Siddhartha Verma
ETH, Zürich, Switzelrand

Machine Learning for synchronised swimming

The coordinated motion of multiple swimmers is a fundamental component in fish schooling. The flow field induced by the motion of each self-propelled swimmer implies non-linear hydrodynamic interactions among the members of a group. How do swimmers compensate for such hydrodynamic interactions in coordinated patterns? We provide an answer to this riddle though simulations of two, self-propelled, fish-like bodies that employ a learning algorithm to synchronise their swimming patterns. First, we study two self-propelled swimmers arranged in a leader-follower configuration, with a-priori specified body-deformations. These two self-propelled swimmers do not sustain their tandem configuration. The follower experiences either an increase or decrease in swimming speed, depending on the initial conditions, while the swimming of the leader remains largely unaffected.
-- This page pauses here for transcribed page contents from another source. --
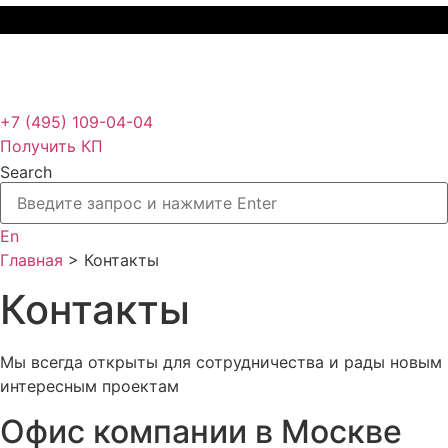
+7 (495) 109-04-04
Получить КП
Search
En
Главная
>
Контакты
Контакты
Мы всегда открыты для сотрудничества и рады новым
интересным проектам
Офис компании в Москве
This indicates that a-priori specified patterns are not sufficient to sustain synchronised swimming. We then examine a tandem of swimmers where the leader has a steady gait, and the follower learns to synchronize its motion, to overcome the forces induced by the leader’s vortex wake. The follower employs reinforcement learning to adapt its swimming-kinematics so as to minimize its lateral deviations from the leader’s path. Swimming in such a synchronised tandem yields a significant reduction in energy expenditure for the follower. The results indicate that swimmers may exploit the vortical structures in their surrounding flow-field, by adapting their motion patterns to compensate for complex flow-structure interactions.